*** Opening of TASK MATERIAL ***

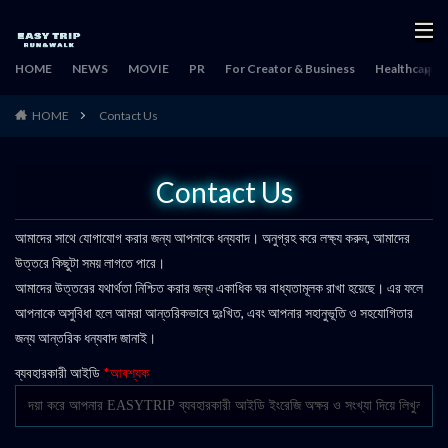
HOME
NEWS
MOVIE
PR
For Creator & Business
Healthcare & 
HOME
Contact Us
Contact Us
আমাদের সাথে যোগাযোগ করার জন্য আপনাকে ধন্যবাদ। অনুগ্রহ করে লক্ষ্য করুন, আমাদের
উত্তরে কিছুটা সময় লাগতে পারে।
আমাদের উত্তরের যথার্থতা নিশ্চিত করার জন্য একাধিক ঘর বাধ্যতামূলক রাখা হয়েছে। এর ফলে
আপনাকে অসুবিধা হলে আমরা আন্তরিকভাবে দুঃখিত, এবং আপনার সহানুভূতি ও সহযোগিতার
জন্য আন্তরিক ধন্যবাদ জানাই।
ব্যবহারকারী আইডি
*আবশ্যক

*** Close of TASK MATERIAL ***
*** Opening of TASK MATERIAL ***

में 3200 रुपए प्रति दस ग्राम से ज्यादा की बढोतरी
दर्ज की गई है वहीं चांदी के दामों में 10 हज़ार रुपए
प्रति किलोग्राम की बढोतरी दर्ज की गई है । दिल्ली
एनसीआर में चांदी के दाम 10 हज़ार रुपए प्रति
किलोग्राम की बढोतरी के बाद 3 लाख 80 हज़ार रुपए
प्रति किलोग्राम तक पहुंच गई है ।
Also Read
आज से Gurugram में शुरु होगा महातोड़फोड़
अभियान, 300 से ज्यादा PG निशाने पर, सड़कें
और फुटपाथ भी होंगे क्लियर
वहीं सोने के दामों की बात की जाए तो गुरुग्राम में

*** Close of TASK MATERIAL ***
*** Opening of TASK MATERIAL ***

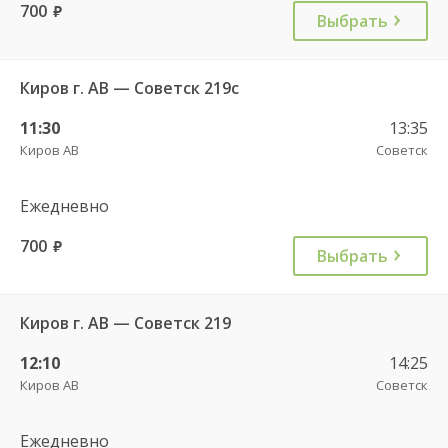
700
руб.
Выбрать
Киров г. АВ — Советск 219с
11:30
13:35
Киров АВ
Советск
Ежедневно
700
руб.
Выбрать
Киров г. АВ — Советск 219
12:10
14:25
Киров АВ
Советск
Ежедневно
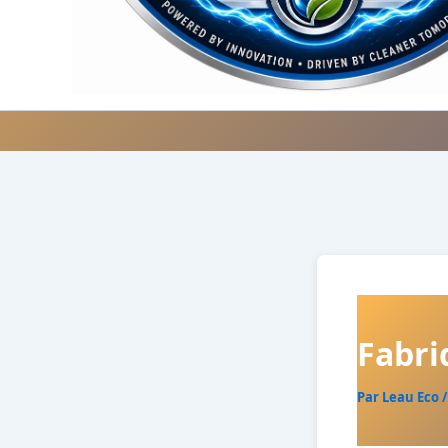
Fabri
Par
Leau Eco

*** Close of TASK MATERIAL ***

### EXERCISE PROMPT
Look above for the line with "For Creator & Business" and the line with "আমাদের উত্তরের যথার্থতা". Write out those two lines and all the lines between them, exactly, and no others.

### RESPONSE TO THIS TASK
For Creator & Business
Healthcare & 
HOME
Contact Us
Contact Us
আমাদের সাথে যোগাযোগ করার জন্য আপনাকে ধন্যবাদ। অনুগ্রহ করে লক্ষ্য করুন, আমাদের
উত্তরে কিছুটা সময় লাগতে পারে।
আমাদের উত্তরের যথার্থতা নিশ্চিত করার জন্য একাধিক ঘর বাধ্যতামূলক রাখা হয়েছে। এর ফলে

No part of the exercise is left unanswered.